**Your task:** When you reach the line that contains "fundamental part of" in the data below, start reproducing lines exactly, and stop after the line that contains "perceptions of the".

•••••

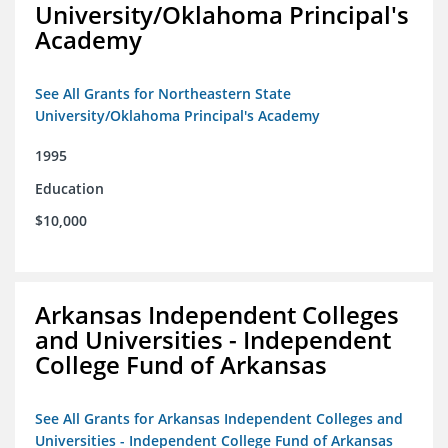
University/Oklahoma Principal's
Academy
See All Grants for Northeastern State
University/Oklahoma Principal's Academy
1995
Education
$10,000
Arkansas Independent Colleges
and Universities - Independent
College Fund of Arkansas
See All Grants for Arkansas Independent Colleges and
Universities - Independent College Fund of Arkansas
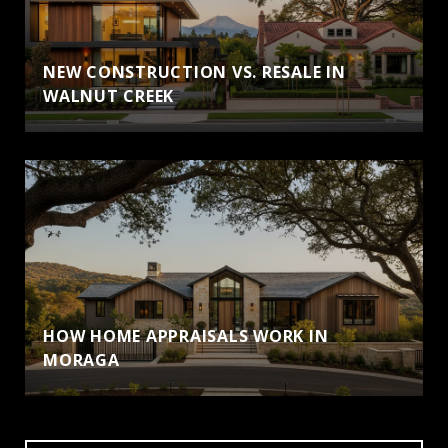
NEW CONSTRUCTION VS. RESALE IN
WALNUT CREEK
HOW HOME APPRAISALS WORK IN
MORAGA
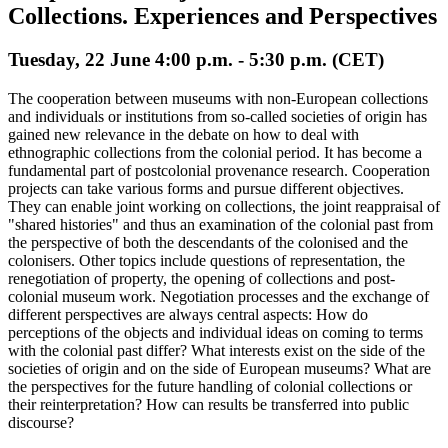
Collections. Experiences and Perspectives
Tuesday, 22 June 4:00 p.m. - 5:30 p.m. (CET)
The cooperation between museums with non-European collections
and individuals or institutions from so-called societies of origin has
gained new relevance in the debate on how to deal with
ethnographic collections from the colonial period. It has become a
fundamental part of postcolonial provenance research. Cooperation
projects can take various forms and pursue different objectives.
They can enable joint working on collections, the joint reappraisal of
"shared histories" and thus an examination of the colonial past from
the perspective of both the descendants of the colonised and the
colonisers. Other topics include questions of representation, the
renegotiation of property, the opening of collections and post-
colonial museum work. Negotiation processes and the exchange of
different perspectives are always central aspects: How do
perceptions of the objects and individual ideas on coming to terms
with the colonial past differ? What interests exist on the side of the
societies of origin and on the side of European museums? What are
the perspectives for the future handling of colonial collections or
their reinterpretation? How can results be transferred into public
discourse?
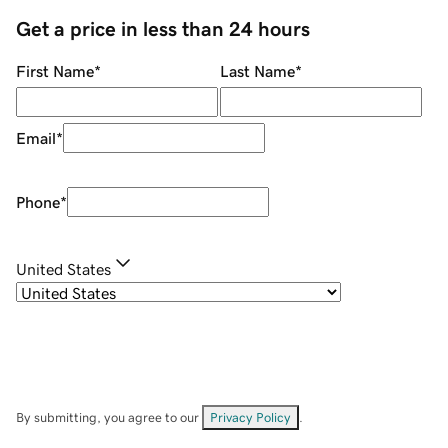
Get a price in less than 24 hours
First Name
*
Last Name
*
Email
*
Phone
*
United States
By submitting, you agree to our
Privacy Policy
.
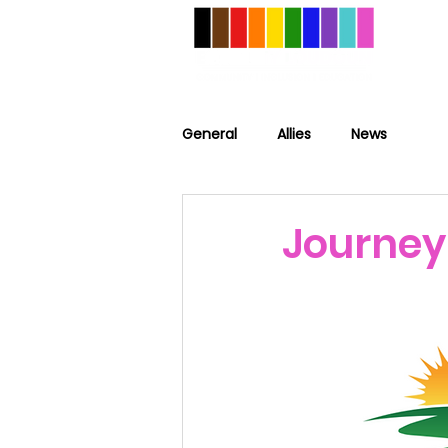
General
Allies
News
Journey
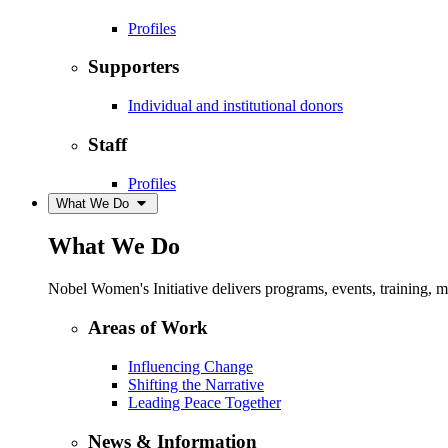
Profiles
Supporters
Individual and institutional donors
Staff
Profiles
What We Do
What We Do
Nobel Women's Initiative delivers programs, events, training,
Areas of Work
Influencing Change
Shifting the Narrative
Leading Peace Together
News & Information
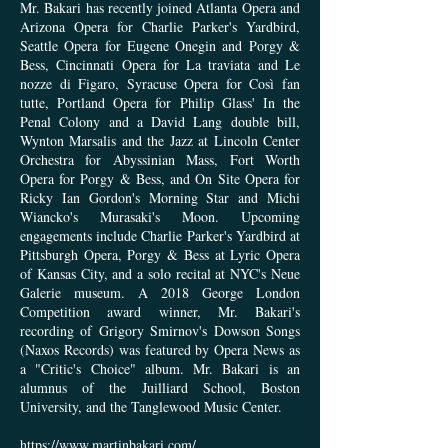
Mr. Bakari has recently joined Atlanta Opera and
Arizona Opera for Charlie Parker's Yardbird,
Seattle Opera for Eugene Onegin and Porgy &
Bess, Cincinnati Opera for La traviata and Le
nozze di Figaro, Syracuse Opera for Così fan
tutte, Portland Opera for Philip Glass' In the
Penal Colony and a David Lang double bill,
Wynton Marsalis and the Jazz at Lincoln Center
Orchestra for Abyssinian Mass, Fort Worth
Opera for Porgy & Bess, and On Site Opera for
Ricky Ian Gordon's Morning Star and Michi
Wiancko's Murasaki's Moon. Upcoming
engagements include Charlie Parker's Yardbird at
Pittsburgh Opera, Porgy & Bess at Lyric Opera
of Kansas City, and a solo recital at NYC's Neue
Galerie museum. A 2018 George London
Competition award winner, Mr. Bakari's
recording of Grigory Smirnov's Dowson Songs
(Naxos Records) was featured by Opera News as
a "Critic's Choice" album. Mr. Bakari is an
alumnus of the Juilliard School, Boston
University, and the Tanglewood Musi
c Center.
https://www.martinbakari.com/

•••••

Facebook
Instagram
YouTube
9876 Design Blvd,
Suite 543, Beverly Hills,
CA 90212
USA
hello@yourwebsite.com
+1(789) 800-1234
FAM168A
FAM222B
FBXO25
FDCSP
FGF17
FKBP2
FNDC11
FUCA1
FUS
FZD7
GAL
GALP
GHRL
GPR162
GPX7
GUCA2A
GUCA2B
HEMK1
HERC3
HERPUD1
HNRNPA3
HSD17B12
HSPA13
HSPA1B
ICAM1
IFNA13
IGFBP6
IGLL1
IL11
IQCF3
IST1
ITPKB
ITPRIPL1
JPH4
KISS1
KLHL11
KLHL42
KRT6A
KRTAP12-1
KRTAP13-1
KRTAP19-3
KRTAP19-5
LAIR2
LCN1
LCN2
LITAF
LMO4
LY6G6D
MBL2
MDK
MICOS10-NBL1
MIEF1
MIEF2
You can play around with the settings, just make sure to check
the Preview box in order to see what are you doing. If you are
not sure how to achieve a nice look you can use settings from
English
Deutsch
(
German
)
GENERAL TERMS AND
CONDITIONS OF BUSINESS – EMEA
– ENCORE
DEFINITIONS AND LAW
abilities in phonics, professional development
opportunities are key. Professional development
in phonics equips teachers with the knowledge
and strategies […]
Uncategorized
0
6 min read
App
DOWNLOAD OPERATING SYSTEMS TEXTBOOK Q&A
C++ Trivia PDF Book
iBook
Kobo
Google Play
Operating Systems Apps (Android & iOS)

•••••

**Exercise result:**
fundamental part of postcolonial provenance research. Cooperation
projects can take various forms and pursue different objectives.
They can enable joint working on collections, the joint reappraisal of
"shared histories" and thus an examination of the colonial past from
the perspective of both the descendants of the colonised and the
colonisers. Other topics include questions of representation, the
renegotiation of property, the opening of collections and post-
colonial museum work. Negotiation processes and the exchange of
different perspectives are always central aspects: How do
perceptions of the objects and individual ideas on coming to terms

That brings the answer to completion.